Dopo Sanremo con Vecchioni, quest’estate ha incontrato Manu Chao, Ed Sheeran. Com’è andata?
«Manu Chao mi riporta a mio papà: ascoltavamo Clandestino in macchina e lui era stato al concerto del G8 a Genova. Mi ha colpito la sua libertà: potrebbe suonare ovunque, ma sceglie i piccoli club perché si diverte di più. Di Vecchioni avevo il poster in camera, mentre gli altri avevano Messi o Justin Bieber. Mi ha insegnato che la felicità è una scelta. Ed Sheeran l’ho visto su Mtv nel 2009, con quei capelli rossi, mentre suonava per strada: è stato lì che ho deciso di iniziare a fare il busker anch’io. Cantare insieme è stato un cerchio che si chiude. Qualche giorno fa mi ha consigliato dei ristoranti a Londra».
Dopo il suo primo Sanremo in tanti hanno detto: «È arrivato Alfa, la rivincita dei buoni».
«“Buono”, “umile”, “normale” sono tutti termini che mi attribuiscono. Dopo Sanremo ho scoperto di essere “positivo”, ma non è una cosa a cui penso mentre scrivo. È qualcosa con cui sto lottando, perché “buono” mi sembra un termine un po’ bidimensionale. Mi sento più profondo di come mi descrivono».
Ha detto che la sua generazione le sembra fragile e aggressiva. Cosa potrebbe aiutare a cambiare rotta?

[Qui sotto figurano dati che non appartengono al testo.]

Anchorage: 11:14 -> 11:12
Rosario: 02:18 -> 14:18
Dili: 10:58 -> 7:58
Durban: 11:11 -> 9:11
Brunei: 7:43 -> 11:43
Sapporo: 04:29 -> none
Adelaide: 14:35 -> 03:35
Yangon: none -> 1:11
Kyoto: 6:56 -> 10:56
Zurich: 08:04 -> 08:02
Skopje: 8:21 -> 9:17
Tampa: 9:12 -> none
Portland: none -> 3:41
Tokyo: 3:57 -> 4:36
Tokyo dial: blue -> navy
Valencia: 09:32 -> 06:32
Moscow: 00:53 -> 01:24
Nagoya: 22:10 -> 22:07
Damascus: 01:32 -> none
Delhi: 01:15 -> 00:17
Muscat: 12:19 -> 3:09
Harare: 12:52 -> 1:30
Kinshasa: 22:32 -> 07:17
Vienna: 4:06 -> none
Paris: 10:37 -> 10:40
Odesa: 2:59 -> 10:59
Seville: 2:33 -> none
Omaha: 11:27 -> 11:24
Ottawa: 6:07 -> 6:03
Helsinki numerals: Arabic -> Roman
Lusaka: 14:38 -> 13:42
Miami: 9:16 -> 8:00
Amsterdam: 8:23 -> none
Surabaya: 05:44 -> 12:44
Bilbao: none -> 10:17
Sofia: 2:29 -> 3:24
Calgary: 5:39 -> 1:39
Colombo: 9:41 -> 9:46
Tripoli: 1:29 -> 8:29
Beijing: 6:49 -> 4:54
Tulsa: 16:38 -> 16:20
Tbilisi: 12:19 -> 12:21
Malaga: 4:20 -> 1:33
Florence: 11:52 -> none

«Un percorso psicologico obbligatorio aiuterebbe. Abbiamo bisogno di supporto. Il mondo fa paura, le guerre fanno paura, e veniamo da una pandemia che ci ha lasciato con un’ansia costante verso il futuro. E siamo schiacciati dall’attenzione: non riusciamo più a concentrarci. Io spero molto nelle prossime generazioni. Sogno ragazzi più liberi, che vivono meglio il rapporto con il cellulare. Noi siamo stati i primi a scoprirne pro e contro. Spero in nuovi anni Sessanta, che prima o poi torneranno».